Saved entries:

[Start of Attachment]

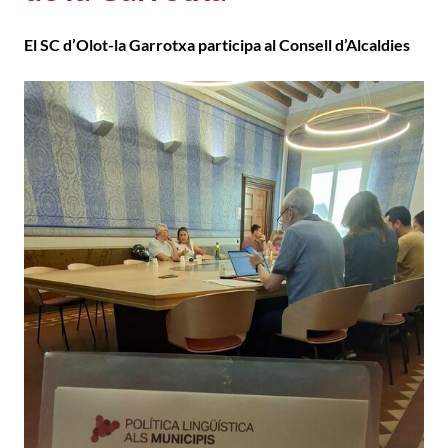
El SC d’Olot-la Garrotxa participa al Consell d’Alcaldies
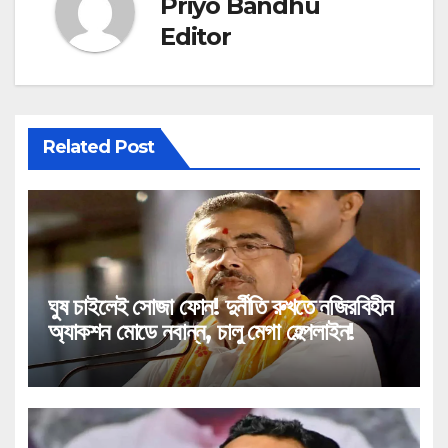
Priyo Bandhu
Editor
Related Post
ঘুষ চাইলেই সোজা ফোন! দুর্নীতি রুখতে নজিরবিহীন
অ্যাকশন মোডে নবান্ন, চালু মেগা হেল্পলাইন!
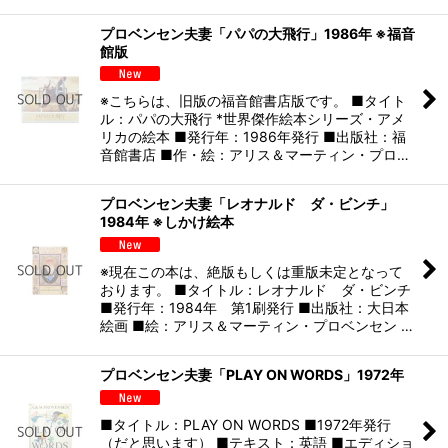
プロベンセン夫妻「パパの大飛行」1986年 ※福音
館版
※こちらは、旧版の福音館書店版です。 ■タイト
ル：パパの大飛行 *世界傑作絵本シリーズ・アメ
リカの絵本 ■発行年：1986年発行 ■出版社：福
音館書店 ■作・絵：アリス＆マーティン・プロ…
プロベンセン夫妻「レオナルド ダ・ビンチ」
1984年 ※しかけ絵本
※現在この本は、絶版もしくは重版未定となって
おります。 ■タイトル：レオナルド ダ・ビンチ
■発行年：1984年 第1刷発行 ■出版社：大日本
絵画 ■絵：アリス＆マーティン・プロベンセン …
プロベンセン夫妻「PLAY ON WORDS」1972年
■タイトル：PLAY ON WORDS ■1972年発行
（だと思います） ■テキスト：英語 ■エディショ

[End of Attachment]

* **Work request**
Could you set down verbatim the lines from the beginning of the entries above through the line containing "1984年 ※しかけ絵本", both included, leaving out the pictures?

* **Expected output**
El SC d’Olot-la Garrotxa participa al Consell d’Alcaldies
Priyo Bandhu
Editor
Related Post
ঘুষ চাইলেই সোজা ফোন! দুর্নীতি রুখতে নজিরবিহীন
অ্যাকশন মোডে নবান্ন, চালু মেগা হেল্পলাইন!
プロベンセン夫妻「パパの大飛行」1986年 ※福音
館版
※こちらは、旧版の福音館書店版です。 ■タイト
ル：パパの大飛行 *世界傑作絵本シリーズ・アメ
リカの絵本 ■発行年：1986年発行 ■出版社：福
音館書店 ■作・絵：アリス＆マーティン・プロ…
プロベンセン夫妻「レオナルド ダ・ビンチ」
1984年 ※しかけ絵本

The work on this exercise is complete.